Schacht Flatiron - Moving from a Castle Wheel to a Saxony

Schacht Matchless photo by Schacht Spindle Company

Schacht Matchless photo by Schacht Spindle Company

Spinning wheel-wise I'm a castle wheel woman. Ever since the first time I saw a Schacht Matchless I've been smitten with castle wheels.

Castle wheels are spinning wheels that are pretty compact and vertical, saxony wheels are the Sleeping Beauty style wheel, more horizontal. To me they look like the difference between a dog sitting up and a one laying on her side.

I'd never been much tempted by saxony wheels. In my greedy mind, I always thought I could fit two castle wheels in the same footprint as a single saxony. Greed-y. I have a Schacht Matchless and Sidekick, a Majacraft Suzie Pro, a Lendrum DT, and a Hansen minispinner which has the smallest footprint of all. I think a Louet is next.

Schacht Flatiron photo by Schacht Spindle Company

Schacht Flatiron photo by Schacht Spindle Company

I wasn't tempted by a saxony wheel until I met the Schacht Flatiron. I really liked the way it looked. Yes, I call it the Schacht-Ikea, but as a compliment.  It's a flat pack wheel that can be built with the orifice on the left or right side, and all of the parts are US made. I was also attracted to getting a wheel with a big drive wheel at an affordable price. I first spun on it at PLY Away and it was incredibly smooth.

The build took me forever! I have never built a wheel before and it took me almost four hours to put it together. Many spinners who have built wheels before report a time of 90 minutes or less. The instructions were great and easy to follow, I just kept double checking going very methodically - rare for me.

Then came the spinning. I knew it would be awkward, that I would have to rethink a few things, but I didn't anticipate how long it take me to get into a saxony groove.

I spun on it a little, with hesitancy.
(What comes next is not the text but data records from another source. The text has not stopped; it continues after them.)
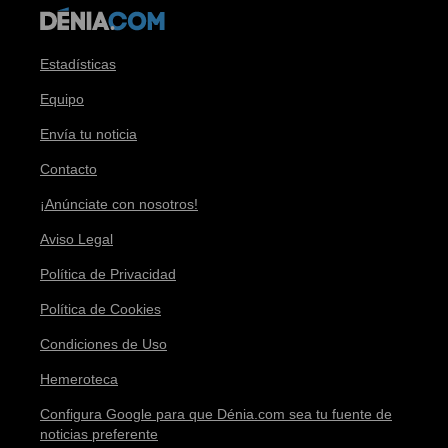
Estadísticas
Equipo
Envía tu noticia
Contacto
¡Anúnciate con nosotros!
Aviso Legal
Política de Privacidad
Política de Cookies
Condiciones de Uso
Hemeroteca
Configura Google para que Dénia.com sea tu fuente de
noticias preferente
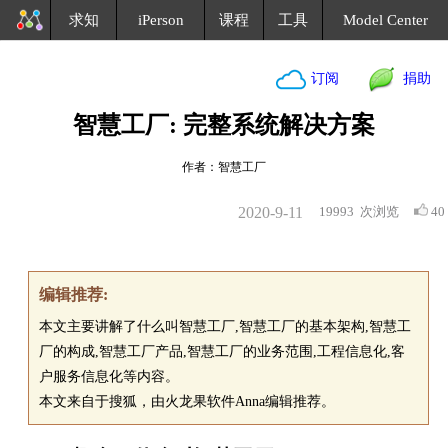
求知
iPerson
课程
工具
Model Center
订阅
捐助
智慧工厂: 完整系统解决方案
作者：智慧工厂
2020-9-11
19993
次浏览
40
编辑推荐:
本文主要讲解了什么叫智慧工厂,智慧工厂的基本架构,智慧工
厂的构成,智慧工厂产品,智慧工厂的业务范围,工程信息化,客
户服务信息化等内容。
本文来自于搜狐，由火龙果软件Anna编辑推荐。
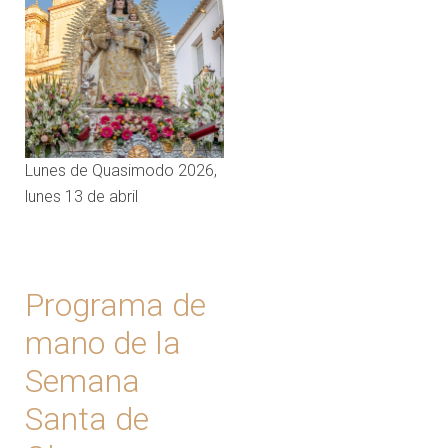
Lunes de Quasimodo 2026,
lunes 13 de abril
Programa de
mano de la
Semana
Santa de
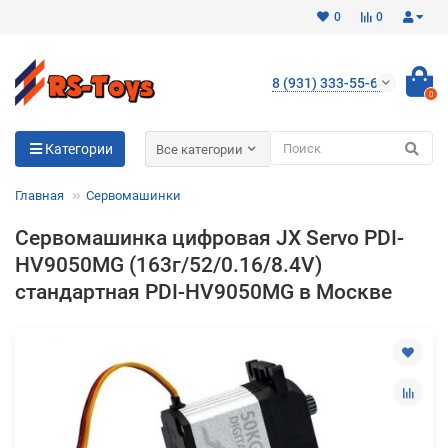
0
0
8 (931) 333-55-65
0
Для клиентов всех банков
Категории
Все категории
Разбейте
Главная
Сервомашинки
оплату
на части
Сервомашинка цифровая JX Servo PDI-
без переплат
HV9050MG (163г/52/0.16/8.4V)
стандартная PDI-HV9050MG в Москве
График платежей
Сегодня
25
%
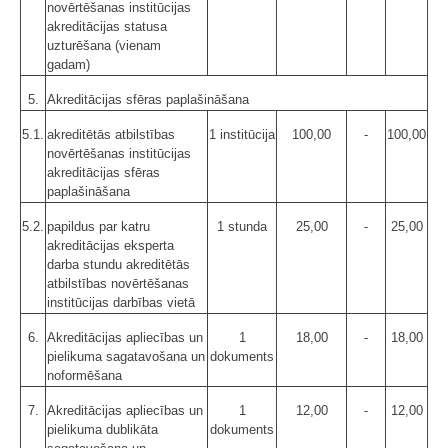
novērtēšanas institūcijas
akreditācijas statusa
uzturēšana (vienam
gadam)
5.
Akreditācijas sfēras paplašināšana
5.1.
akreditētās atbilstības
1 institūcija
100,00
-
100,00
novērtēšanas institūcijas
akreditācijas sfēras
paplašināšana
5.2.
papildus par katru
1 stunda
25,00
-
25,00
akreditācijas eksperta
darba stundu akreditētās
atbilstības novērtēšanas
institūcijas darbības vietā
6.
Akreditācijas apliecības un
1
18,00
-
18,00
pielikuma sagatavošana un
dokuments
noformēšana
7.
Akreditācijas apliecības un
1
12,00
-
12,00
pielikuma dublikāta
dokuments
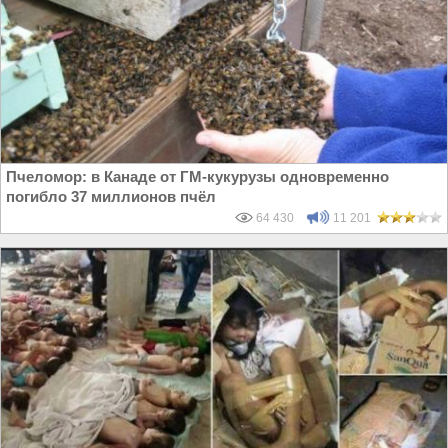
Пчеломор: в Канаде от ГМ-кукурузы одновременно
погибло 37 миллионов пчёл
64 430
11 201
I couldn't find a chair the right height, I couldn't figure how to sit in front of it or how to comfortably draft. I loved how it spun, smooth and speedy, fine yarns are what this wheel wants to churn out with ease. I kept trying to force it to work like a castle wheel. 
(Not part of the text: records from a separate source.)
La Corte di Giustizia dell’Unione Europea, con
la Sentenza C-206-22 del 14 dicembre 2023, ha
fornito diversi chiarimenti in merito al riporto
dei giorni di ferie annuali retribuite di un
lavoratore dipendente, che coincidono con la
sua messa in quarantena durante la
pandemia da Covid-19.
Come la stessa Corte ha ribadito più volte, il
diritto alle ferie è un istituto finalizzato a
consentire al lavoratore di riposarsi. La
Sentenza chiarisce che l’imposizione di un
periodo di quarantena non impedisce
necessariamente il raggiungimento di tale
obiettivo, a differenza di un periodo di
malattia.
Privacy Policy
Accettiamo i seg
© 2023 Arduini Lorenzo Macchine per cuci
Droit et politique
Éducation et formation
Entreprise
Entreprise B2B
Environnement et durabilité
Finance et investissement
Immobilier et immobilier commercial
Spinning at a castle wheel, I sit straight in front of it, and draft backwards (with my left hand). I tried straight on with my Flatiron and it only worked in the most awkward way possible. Treadling came in starts and stops. I couldn't really get a good long draft with my fiber; I knew I was supposed to draft across by body, but my body was in the way.  I could spin and make yarn, but I knew I wasn't doing something right. My Flatiron was never crabby about it, she was just waiting for me to figure it out.

flatiron-500 treadles.jpg

I looked at pictures and videos of spinners at saxony wheels, I paid attention to my students in classes. They all had their wheels a little angled with the orifice away and the drive wheel closer to their bodies. I tried it. I also looked at the Flation's treadles, they are angled. If I sat straight in line(ish) with the treadles, the wheel would be angled drive wheel close/ orifice away to my body.
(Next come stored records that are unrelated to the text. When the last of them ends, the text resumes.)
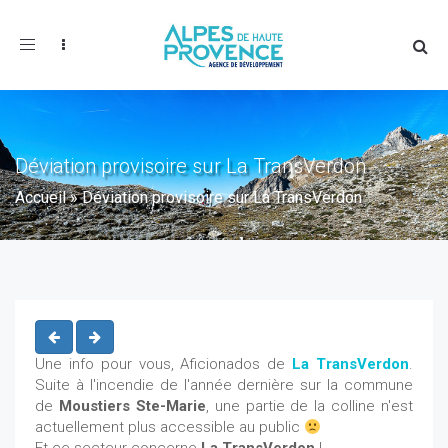
Toggle
navigation
Déviation provisoire sur La TransVerdon
Accueil
»
Déviation provisoire sur La TransVerdon
Une info pour vous, Aficionados de
La TransVerdon
.
Suite à l'incendie de l'année dernière sur la commune
de
Moustiers Ste-Marie
, une partie de la colline n'est
actuellement plus accessible au public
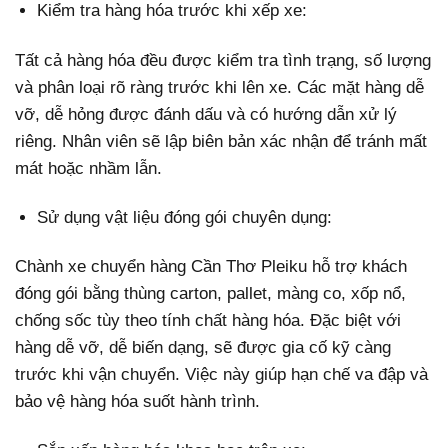
Kiểm tra hàng hóa trước khi xếp xe:
Tất cả hàng hóa đều được kiểm tra tình trạng, số lượng
và phân loại rõ ràng trước khi lên xe. Các mặt hàng dễ
vỡ, dễ hỏng được đánh dấu và có hướng dẫn xử lý
riêng. Nhân viên sẽ lập biên bản xác nhận để tránh mất
mát hoặc nhầm lẫn.
Sử dụng vật liệu đóng gói chuyên dụng:
Chành xe chuyển hàng Cần Thơ Pleiku hỗ trợ khách
đóng gói bằng thùng carton, pallet, màng co, xốp nổ,
chống sốc tùy theo tính chất hàng hóa. Đặc biệt với
hàng dễ vỡ, dễ biến dạng, sẽ được gia cố kỹ càng
trước khi vận chuyển. Việc này giúp hạn chế va đập và
bảo vệ hàng hóa suốt hành trình.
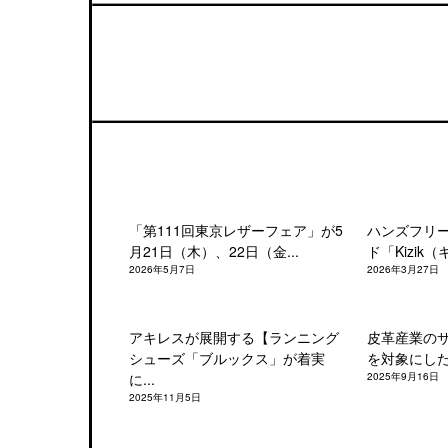
「第111回東京レザーフェア」が5
ハンズフリ
月21日（木）、22日（金...
ド「Kizik（
2026年5月7日
2026年3月27日
アキレスが展開する【ランニング
皮革産業の
シューズ「ブルックス」が着実
を対象にした「
に...
2025年9月16日
2025年11月5日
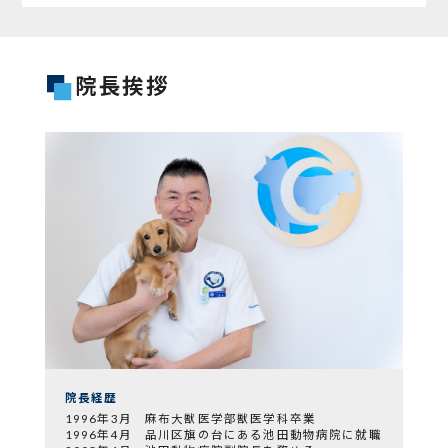
院長挨拶
院長経歴
1996年3月 麻布大獣医学部獣医学科卒業
1996年4月 品川区旗の台にある池田動物病院に就職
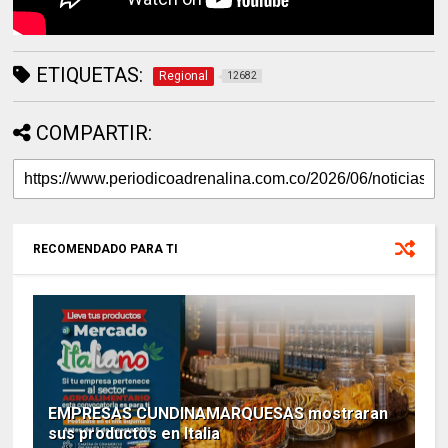
ETIQUETAS:
Regional
12682
COMPARTIR:
RECOMENDADO PARA TI
EMPRESAS CUNDINAMARQUESAS mostraran
sus productos en Italia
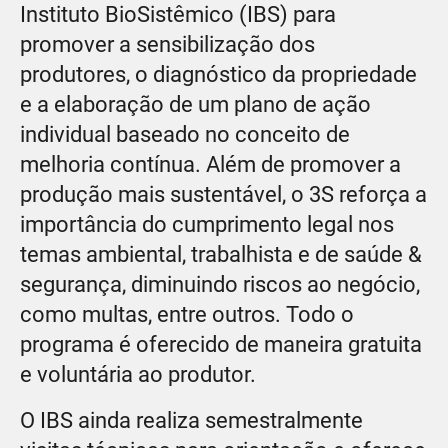
Instituto BioSistêmico (IBS) para
promover a sensibilização dos
produtores, o diagnóstico da propriedade
e a elaboração de um plano de ação
individual baseado no conceito de
melhoria contínua. Além de promover a
produção mais sustentável, o 3S reforça a
importância do cumprimento legal nos
temas ambiental, trabalhista e de saúde &
segurança, diminuindo riscos ao negócio,
como multas, entre outros. Todo o
programa é oferecido de maneira gratuita
e voluntária ao produtor.
O IBS ainda realiza semestralmente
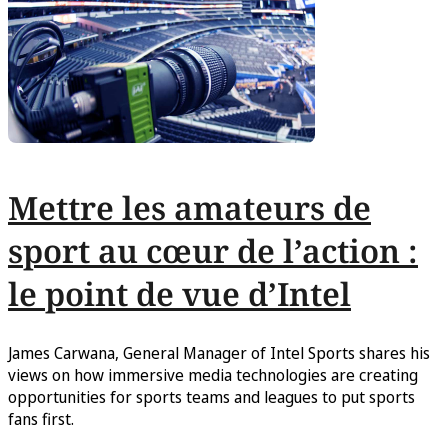
Mettre les amateurs de
sport au cœur de l’action :
le point de vue d’Intel
James Carwana, General Manager of Intel Sports shares his
views on how immersive media technologies are creating
opportunities for sports teams and leagues to put sports
fans first.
It was much easier to treadle, to stop and start and just cruise, when I was sitting the way the wheel maker intended, all of the treadling weirdness  I experienced was gone. The other thing that orienting did was to completely open up my drafting. I could draft all the way across my body, more side to side than back. I could get a loooong draft and it made my tired shoulder much happier. Right now I'm spinning with a sprained ankle and it is easy to treadle using one foot; it's still silky smooth.

I've been moving toward finer yarns, fixating on fine woolen yarns or woolen drafted top, so the ratios of this wheel (a bigger drive wheel allows more flyer rotations even with a medium sized whorl, which means more twist with each treadle and easier fine yarn spinning) make me so happy. Like my other Schacht wheels before her the Flatiron can be set up in all three drive systems and adjustments to the brake and drive wheel are set so minute adjustments are possible.


Since this is a Schacht wheel, all of my other Schacht wheel components fit on the Flatiron, whorls, Schacht bobbins and Akerworks bobbins, and yes, my WooLee Winder. Imagine the smile on my face.

Castle wheels are still my first love, but now that I've figured out saxony wheels, thanks to the patient and easy to use Flatiron, I'm looking for spots in my house to fit another saxony or two.